> What is being asked:
Where the word "השיר" occurs in a line of the listing below, copy that line.

++++ Provided data

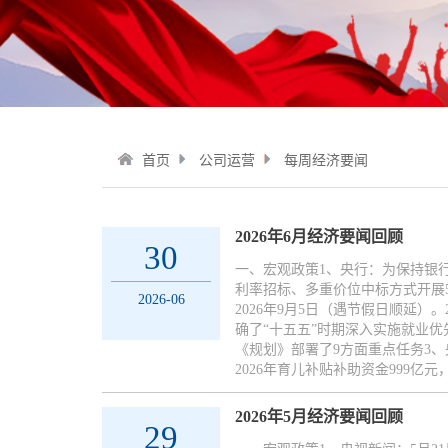
首页
公司运营
每周经济要闻
2026年6月经济要闻回顾
30
一、宏观政策1、央行：为保持银行
利率招标、多重价位中标方式开展5
2026-06
2026年9月5日（遇节假日顺延
确了“十五五”时期深入实施就业
《规划》部署了9方面重点任务3
2026年育儿补贴补助资金999亿元
2026年5月经济要闻回顾
29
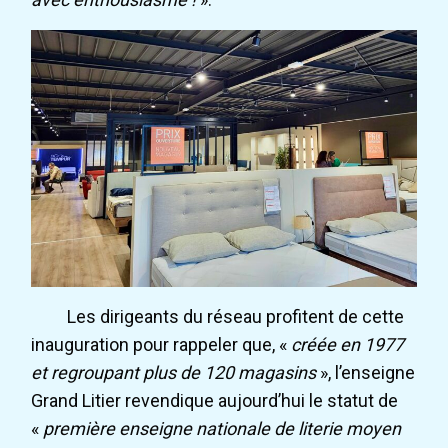
Les dirigeants du réseau profitent de cette
inauguration pour rappeler que, «
créée en 1977
et regroupant plus de 120 magasins
», l’enseigne
Grand Litier revendique aujourd’hui le statut de
«
première enseigne nationale de literie moyen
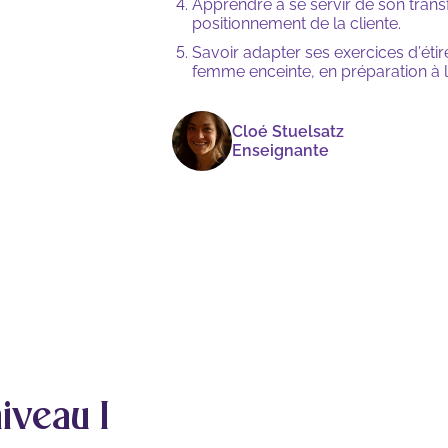
Apprendre à se servir de son trans
positionnement de la cliente.
Savoir adapter ses exercices d’éti
femme enceinte, en préparation à 
Cloé Stuelsatz
Enseignante
iveau I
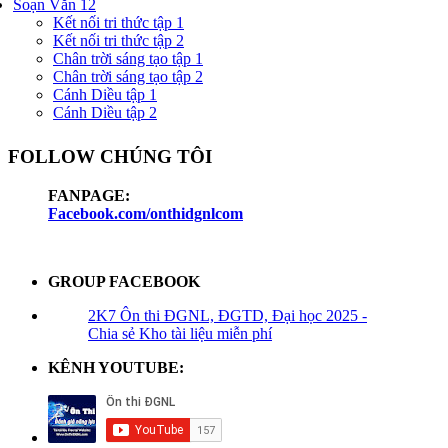
Soạn Văn 12
Kết nối tri thức tập 1
Kết nối tri thức tập 2
Chân trời sáng tạo tập 1
Chân trời sáng tạo tập 2
Cánh Diều tập 1
Cánh Diều tập 2
FOLLOW CHÚNG TÔI
FANPAGE:
Facebook.com/onthidgnlcom
GROUP FACEBOOK
2K7 Ôn thi ĐGNL, ĐGTD, Đại học 2025 -
Chia sẻ Kho tài liệu miễn phí
KÊNH YOUTUBE:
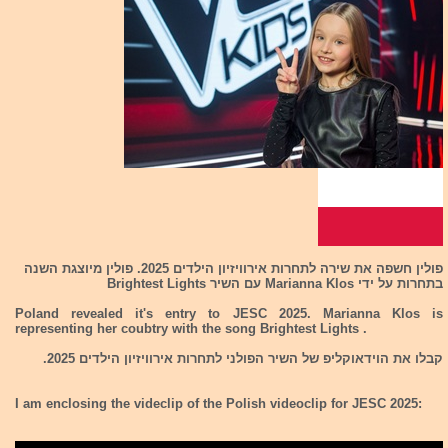
פולין חשפה את שירה לתחרות אירוויזיון הילדים 2025. פולין מיוצגת השנה
בתחרות על ידי Marianna Klos עם השיר Brightest Lights
Poland revealed it's entry to JESC 2025. Marianna Klos is
representing her coubtry with the song Brightest Lights .
קבלו את הוידאוקליפ של השיר הפולני לתחרות אירוויזיון הילדים 2025.
I am enclosing the videclip of the Polish videoclip for JESC 2025:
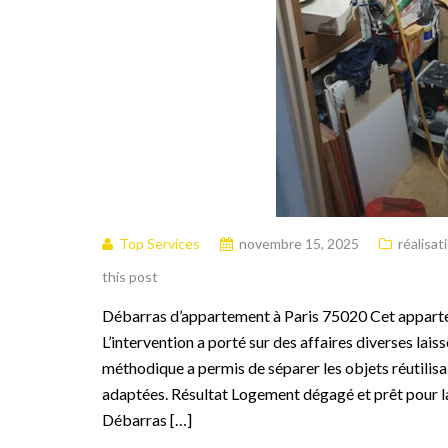
Top Services
novembre 15, 2025
réalisat
this post
Débarras d’appartement à Paris 75020 Cet appartem
L’intervention a porté sur des affaires diverses lai
méthodique a permis de séparer les objets réutilisa
adaptées. Résultat Logement dégagé et prêt pour l
Débarras […]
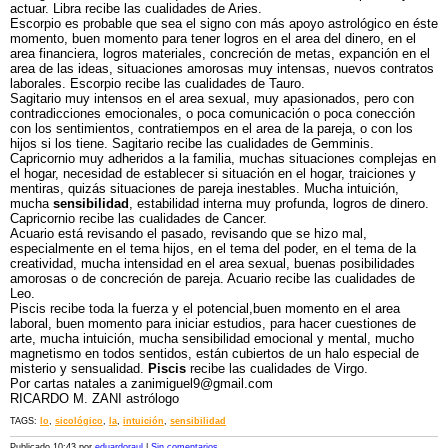
actuar. Libra recibe las cualidades de Aries.
Escorpio es probable que sea el signo con más apoyo astrológico en éste
momento, buen momento para tener logros en el area del dinero, en el
area financiera, logros materiales, concreción de metas, expanción en el
area de las ideas, situaciones amorosas muy intensas, nuevos contratos
laborales. Escorpio recibe las cualidades de Tauro.
Sagitario muy intensos en el area sexual, muy apasionados, pero con
contradicciones emocionales, o poca comunicación o poca conección
con los sentimientos, contratiempos en el area de la pareja, o con los
hijos si los tiene. Sagitario recibe las cualidades de Gemminis.
Capricornio muy adheridos a la familia, muchas situaciones complejas en
el hogar, necesidad de establecer si situación en el hogar, traiciones y
mentiras, quizás situaciones de pareja inestables. Mucha intuición,
mucha
sensibilidad
, estabilidad interna muy profunda, logros de dinero.
Capricornio recibe las cualidades de Cancer.
Acuario está revisando el pasado, revisando que se hizo mal,
especialmente en el tema hijos, en el tema del poder, en el tema de la
creatividad, mucha intensidad en el area sexual, buenas posibilidades
amorosas o de concreción de pareja. Acuario recibe las cualidades de
Leo.
Piscis recibe toda la fuerza y el potencial,buen momento en el area
laboral, buen momento para iniciar estudios, para hacer cuestiones de
arte, mucha intuición, mucha sensibilidad emocional y mental, mucho
magnetismo en todos sentidos, están cubiertos de un halo especial de
misterio y sensualidad.
Piscis
recibe las cualidades de Virgo.
Por cartas natales a zanimiguel9@gmail.com
RICARDO M. ZANI astrólogo
TAGS:
lo
,
sicológico
,
la
,
intuición
,
sensibilidad
Publicado 10:43 por
eduardoraul
|
Sin comentarios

++++++++

> Solution below:
בתחרות על ידי Marianna Klos עם השיר Brightest Lights
קבלו את הוידאוקליפ של השיר הפולני לתחרות אירוויזיון הילדים 2025.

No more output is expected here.